Histoire : Discipline scientifique qui étudie et interprète les faits et événements du passé humain à partir de sources variées, visant à comprendre les évolutions, continuités et ruptures dans leur contexte social, économique, politique et culturel. Elle repose sur une méthode critique confrontant les sources pour assurer leur fiabilité et leur pertinence. Selon Marc Bloch (1949), l’histoire est “la science des hommes dans le temps”, soulignant l’importance de replacer les actions humaines dans leur contexte historique.
Mémoire : Témoignage affectif qui isole un événement de son contexte, souvent lié à la perception subjective d’un témoin ou d’une victime.

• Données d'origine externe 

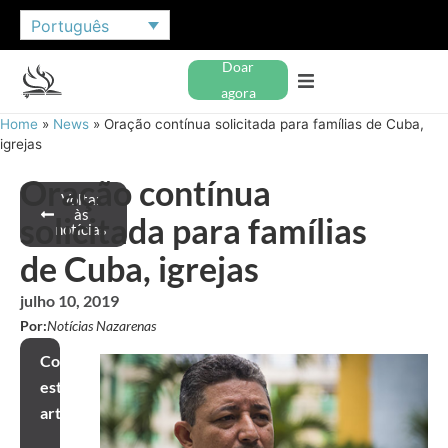
Português
Doar
agora
Home
»
News
»
Oração contínua solicitada para famílias de Cuba,
igrejas
Oração contínua
Voltar
às
solicitada para famílias
notícias
de Cuba, igrejas
julho 10, 2019
Por:
Notícias Nazarenas
Compartilhar
este
artigo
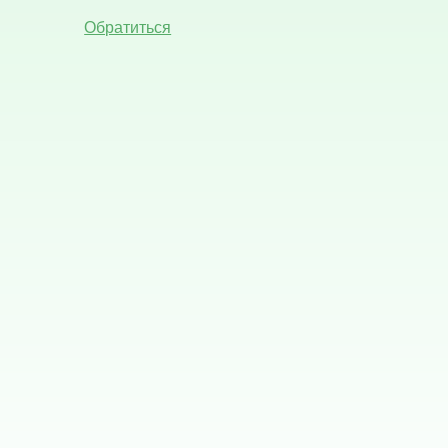
Обратиться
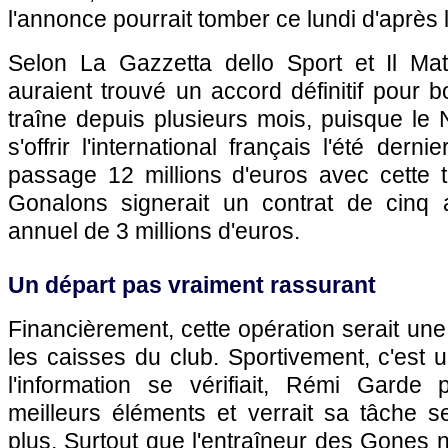
l'annonce pourrait tomber ce lundi d'après l
Selon La Gazzetta dello Sport et Il Mat
auraient trouvé un accord définitif pour b
traîne depuis plusieurs mois, puisque le N
s'offrir l'international français l'été dernie
passage 12 millions d'euros avec cette t
Gonalons signerait un contrat de cinq 
annuel de 3 millions d'euros.
Un départ pas vraiment rassurant
Financièrement, cette opération serait un
les caisses du club. Sportivement, c'est un
l'information se vérifiait, Rémi Garde 
meilleurs éléments et verrait sa tâche 
plus. Surtout que l'entraîneur des Gones n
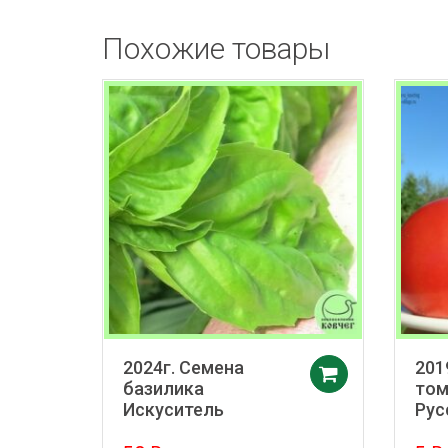
Похожие товары
2024г. Семена
201
Добавить 
базилика
том
Искуситель
Рус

Selon Antoine Prost (1996), la mémoire est un élément affectif qui distingue un événement de son contexte, n’étant pas une restitution objective des faits.
Mémoire subjective et mémoire objective : La mémoire subjective correspond à la vision personnelle, affective et souvent partielle d’un événement, tandis que la mémoire objective, liée à l’histoire, cherche à analyser et interpréter les faits dans leur contexte, en s’appuyant sur une démarche critique.

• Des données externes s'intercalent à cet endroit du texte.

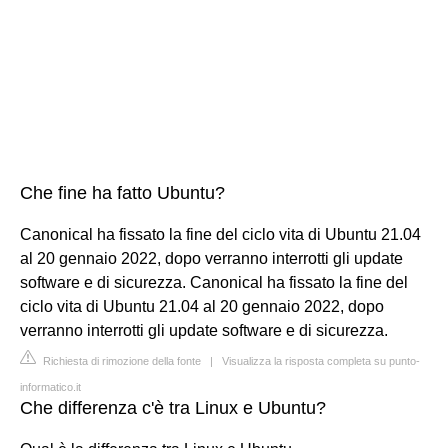
Che fine ha fatto Ubuntu?
Canonical ha fissato la fine del ciclo vita di Ubuntu 21.04
al 20 gennaio 2022, dopo verranno interrotti gli update
software e di sicurezza. Canonical ha fissato la fine del
ciclo vita di Ubuntu 21.04 al 20 gennaio 2022, dopo
verranno interrotti gli update software e di sicurezza.
Richiesta di rimozione della fonte
|
Visualizza la risposta completa su punto-
informatico.it
Che differenza c'è tra Linux e Ubuntu?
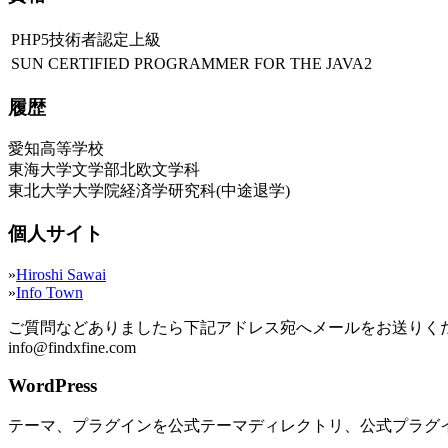
PHP5技術者認定上級
SUN CERTIFIED PROGRAMMER FOR THE JAVA2
履歴
愛知高等学校
東海大学文学部北欧文学科
東北大学大学院経済学研究科(中途退学)
個人サイト
»
Hiroshi Sawai
»
Info Town
ご質問などありましたら下記アドレス宛へメールをお送りく
info@findxfine.com
WordPress
テーマ、プラグインを公式テーマディレクトリ、公式プラグ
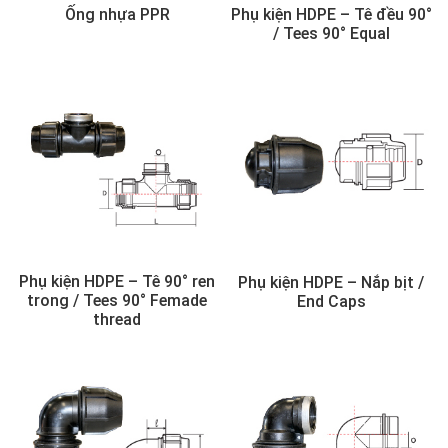
Ống nhựa PPR
Phụ kiện HDPE – Tê đều 90°
/ Tees 90° Equal
Phụ kiện HDPE – Tê 90° ren
Phụ kiện HDPE – Nắp bịt /
trong / Tees 90° Femade
End Caps
thread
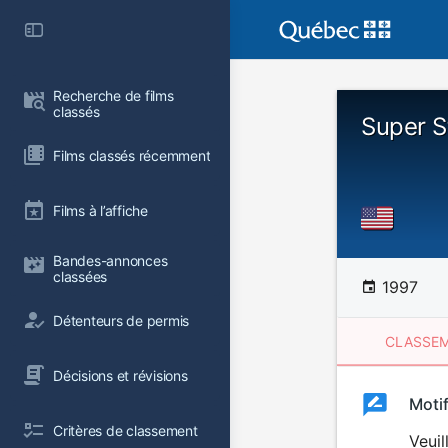
Recherche de films 
classés
Super S
Films classés récemment
Films à l’affiche
Bandes-annonces 
classées
1997
Détenteurs de permis
CLASSEM
Décisions et révisions
Clas
Moti
Classemen
Critères de classement
du
Veuil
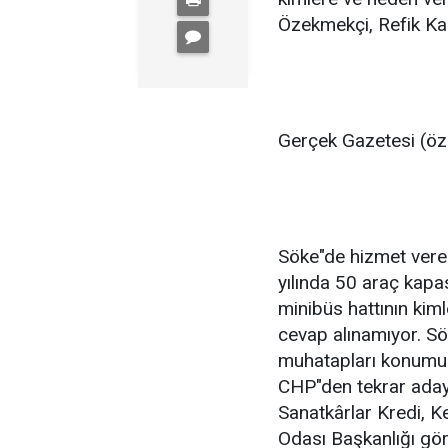
Özekmekçi, Refik Ka
Gerçek Gazetesi (öz
Söke"de hizmet vere
yılında 50 araç kapas
minibüs hattının kiml
cevap alınamıyor. S
muhatapları konumu
CHP"den tekrar ada
Sanatkârlar Kredi, Ke
Odası Başkanlığı gö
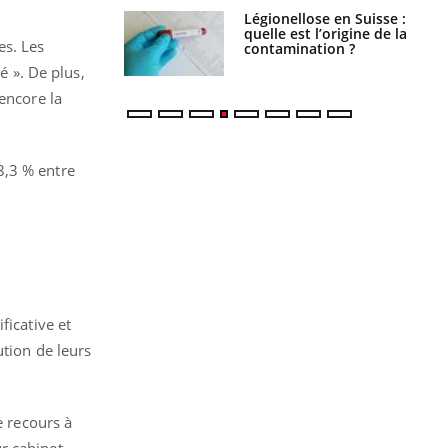
phone nuit-il à
Légionellose en Suisse :
tissage de la
quelle est l’origine de la
es. Les
?
contamination ?
é ». De plus,
encore la
68,3 % entre
.
ficative et
ution de leurs
e recours à
r cabinet,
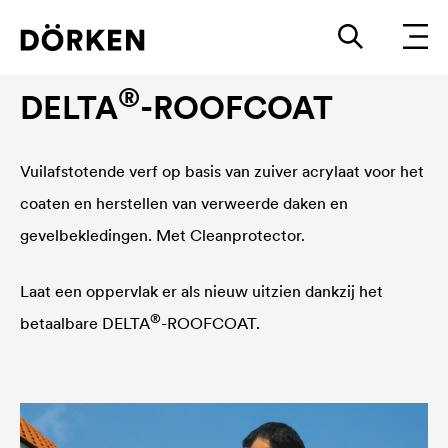
Dakverf
®
DELTA
-ROOFCOAT
Vuilafstotende verf op basis van zuiver acrylaat voor het
coaten en herstellen van verweerde daken en
gevelbekledingen. Met Cleanprotector.
Laat een oppervlak er als nieuw uitzien dankzij het
®
betaalbare
DELTA
-ROOFCOAT.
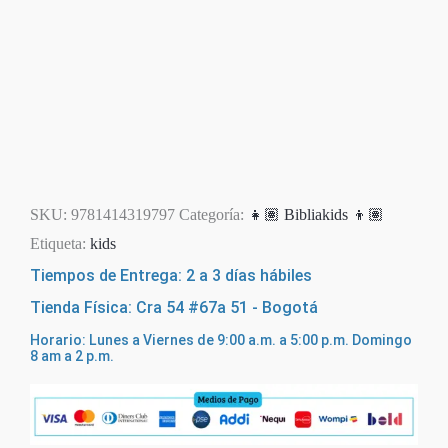
SKU:
9781414319797
Categoría:
👧🏽 Bibliakids 👦🏽
Etiqueta:
kids
Tiempos de Entrega: 2 a 3 días hábiles
Tienda Física: Cra 54 #67a 51 - Bogotá
Horario: Lunes a Viernes de 9:00 a.m. a 5:00 p.m. Domingo
8 am a 2 p.m.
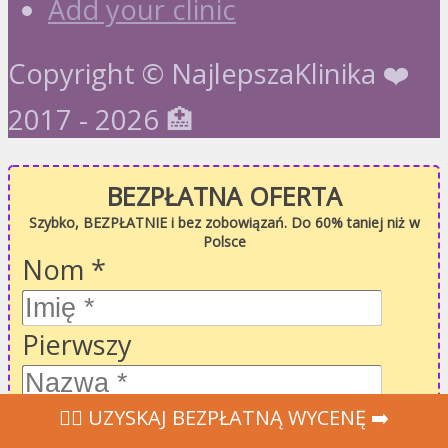
Add your clinic
Copyright © NajlepszaKlinika ❤️
2017 - 2026 🏥
BEZPŁATNA OFERTA
Szybko, BEZPŁATNIE i bez zobowiązań. Do 60% taniej niż w
Polsce
Nom
*
Pierwszy
Ostatni
‍👩‍⚕ UZYSKAJ BEZPŁATNĄ WYCENĘ ➡️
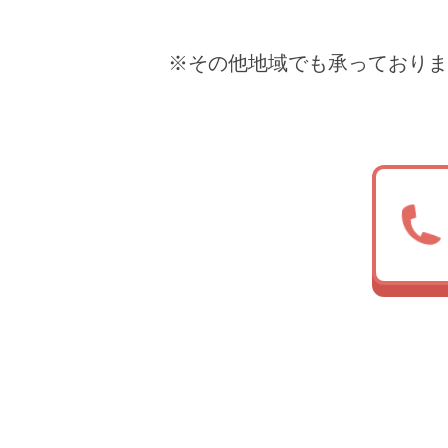
※その他地域でも承っておりま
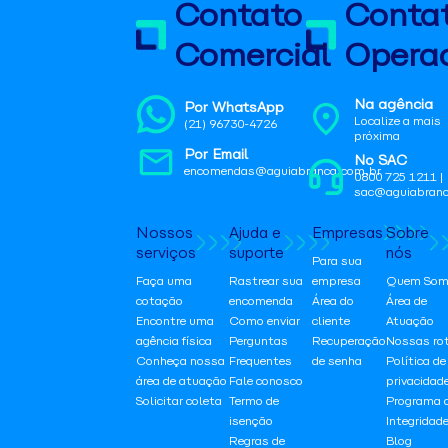
Contato
Conta
Comercial
Operac
Na agência
Por WhatsApp
Localize a mais
(21) 96730-4726
próxima
Por Email
No SAC
encomendas@aguiabranca.com.br
0800 725 1211 |
sac@aguiabranc
Nossos
Ajuda e
Empresas
Sobre
serviços
suporte
nós
Para sua
Faça uma
Rastrear sua
empresa
Quem Som
cotação
encomenda
Área do
Área de
Encontre uma
Como enviar
cliente
Atuação
agência física
Perguntas
Recuperação
Nossas ro
Conheça nossa
Frequentes
de senha
Política de
área de atuação
Fale conosco
privacidad
Solicitar coleta
Termo de
Programa 
isenção
Integridad
Regras de
Blog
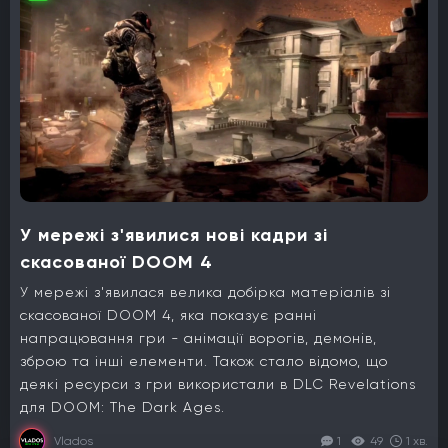
У мережі з'явилися нові кадри зі
скасованої DOOM 4
У мережі з'явилася велика добірка матеріалів зі
скасованої DOOM 4, яка показує ранні
напрацювання гри - анімації ворогів, демонів,
зброю та інші елементи. Також стало відомо, що
деякі ресурси з гри використали в DLC Revelations
для DOOM: The Dark Ages.
Vlados
1
49
1 хв.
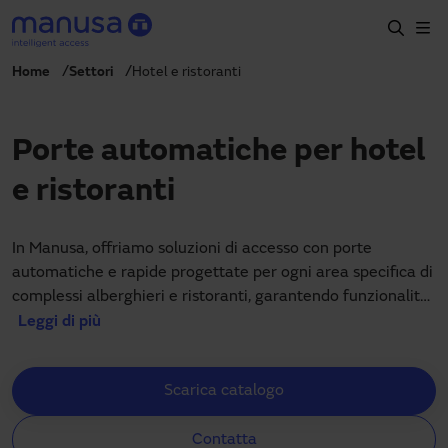
Salta al contenuto principale
Home
Settori
Hotel e ristoranti
Home
Prodotti e settori
Porte automatiche per hotel
Servizi
e ristoranti
Prescrizione
Progetti
In Manusa, offriamo soluzioni di accesso con porte
automatiche e rapide progettate per ogni area specifica di
Blog
complessi alberghieri e ristoranti, garantendo funzionalità,
accessibilità ed estetica in ogni spazio.
Leggi di più
Chi siamo
Per il settore alberghiero, le nostre porte automatiche
IT
Scarica catalogo
coprono tutte le esigenze: dall’ingresso principale fino alla
+39 035 0403069
settorizzazione degli interni e alle aree ad accesso
italia@manusa.com
Contatta
ristretto. Queste soluzioni di controllo accessi garantiscono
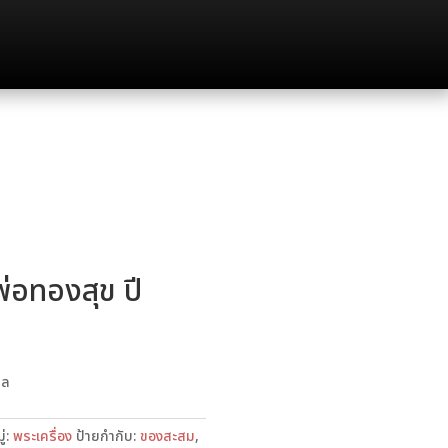
่อทองสุข ปี
คล
่:
พระเครื่อง
ป้ายกำกับ:
ของสะสม
,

Devoir de mémoire : Obligation morale ou civique de se souvenir des événements passés, notamment des crimes de masse et génocides, afin de préserver la mémoire collective et éviter leur oubli ou leur négation.
Lois mémorielles : Textes législatifs visant à encadrer, reconnaître ou interdire certains aspects de la mémoire collective, souvent pour préserver la mémoire officielle d’événements historiques. Exemples : loi Gayssot (1990) contre le négationnisme, loi de reconnaissance du génocide arménien (2001), loi Taubira sur la traite esclavagiste (2001).

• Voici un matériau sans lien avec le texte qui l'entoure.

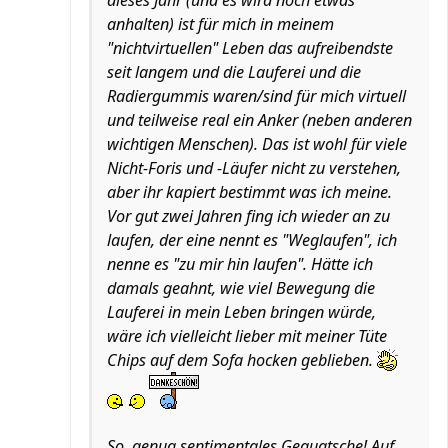
dieses Jahr (und es wird noch etwas
anhalten) ist für mich in meinem
"nichtvirtuellen" Leben das aufreibendste
seit langem und die Lauferei und die
Radiergummis waren/sind für mich virtuell
und teilweise real ein Anker (neben anderen
wichtigen Menschen). Das ist wohl für viele
Nicht-Foris und -Läufer nicht zu verstehen,
aber ihr kapiert bestimmt was ich meine.
Vor gut zwei Jahren fing ich wieder an zu
laufen, der eine nennt es "Weglaufen", ich
nenne es "zu mir hin laufen". Hätte ich
damals geahnt, wie viel Bewegung die
Lauferei in mein Leben bringen würde,
wäre ich vielleicht lieber mit meiner Tüte
Chips auf dem Sofa hocken geblieben.
So, genug sentimentales Gequatsche! Auf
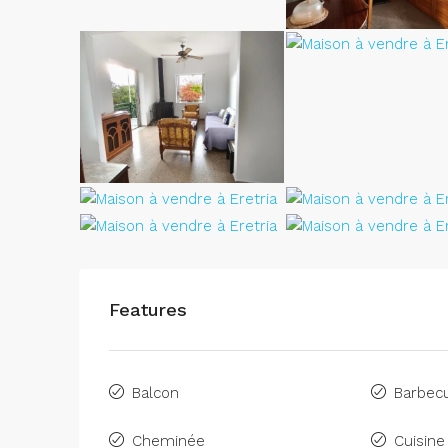
Features
Balcon
Barbec
Cheminée
Cuisine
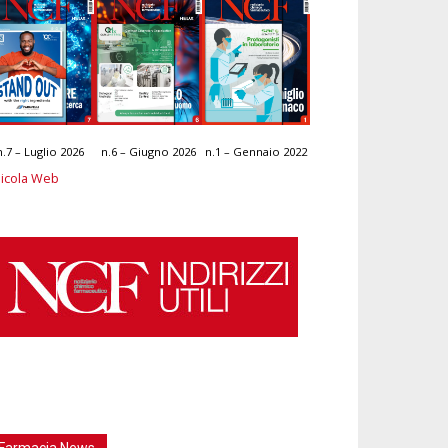
n.7 – Luglio 2026
n.6 – Giugno 2026
n.1 – Gennaio 2022
icola Web
Farmacia News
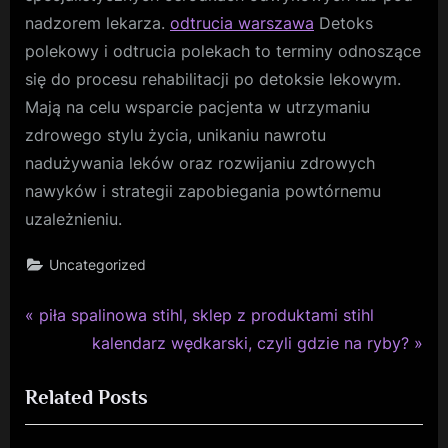
nadzorem lekarza.
odtrucia warszawa
Detoks
polekowy i odtrucia polekach to terminy odnoszące
się do procesu rehabilitacji po detoksie lekowym.
Mają na celu wsparcie pacjenta w utrzymaniu
zdrowego stylu życia, unikaniu nawrotu
nadużywania leków oraz rozwijaniu zdrowych
nawyków i strategii zapobiegania powtórnemu
uzależnieniu.
Uncategorized
P
Nawigacja
piła spalinowa stihl, sklep z produktami stihl
r
N
kalendarz wędkarski, czyli gdzie na ryby?
wpisu
e
e
Related Posts
v
x
i
t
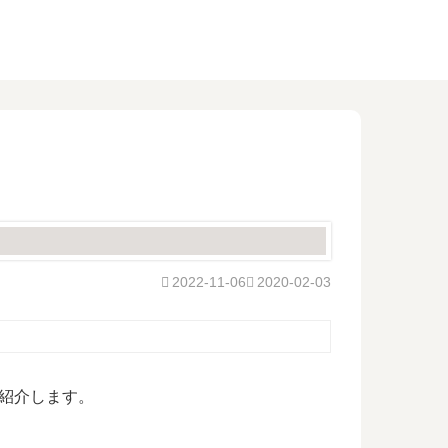
2022-11-06
2020-02-03
紹介します。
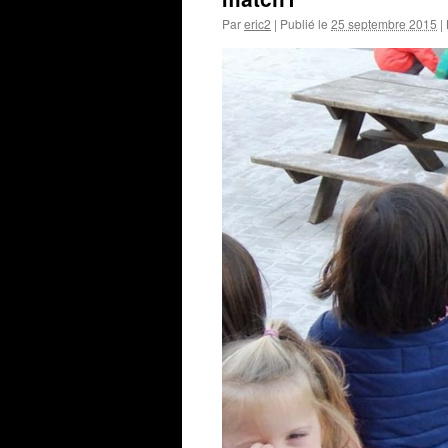
Par
eric2
|
Publié le
25 septembre 2015
|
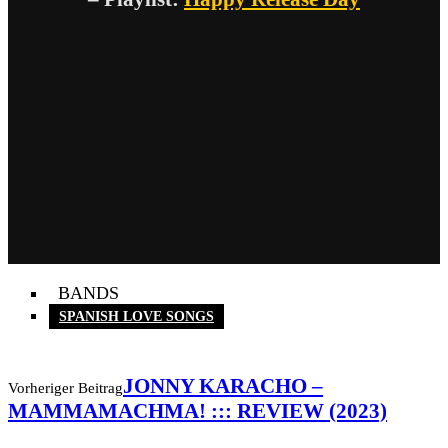
BANDS
SPANISH LOVE SONGS
JONNY KARACHO –
Vorheriger Beitrag
MAMMAMACHMA! ::: REVIEW (2023)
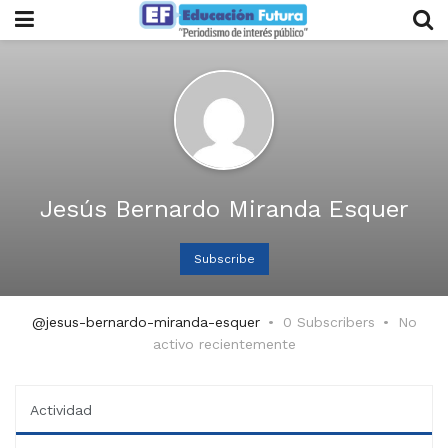
Jesús Bernardo Miranda Esquer
Subscribe
@jesus-bernardo-miranda-esquer
0 Subscribers
No
activo recientemente
Actividad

L’histoire, discipline scientifique, cherche à analyser le passé dans son contexte, tandis que la mémoire, témoignage affectif, privilégie la perception subjective des événements ; leur interaction est essentielle dans la reconnaissance des crimes de masse et la construction de la mémoire collective.
Mémoire comme point de vue ou témoignage individuel : La mémoire est définie comme un élément affectif qui isole un événement de son contexte, représentant le témoignage d’une victime ou d’un témoin, souvent influencé par la subjectivité (Antoine Prost, 1996). Elle constitue une vision personnelle et émotionnelle du passé, distincte de l’étude scientifique des faits.
Histoire comme étude des faits passés dans leur contexte : L’histoire est une discipline scientifique qui étudie et interprète les faits et événements du passé humain à partir de sources variées, en les replaçant dans leur contexte social, économique, politique et culturel. Elle vise à comprendre les évolutions, continuités et ruptures, en utilisant une démarche critique et une méthode scientifique.
Mémoire comme élément affectif isolant un événement de son contexte : La mémoire, en tant qu’élément affectif, ne remet pas forcément en question la complexité ou le contexte d’un événement, mais le présente souvent de manière subjective, en se concentrant sur l’émotion ou la perception individuelle.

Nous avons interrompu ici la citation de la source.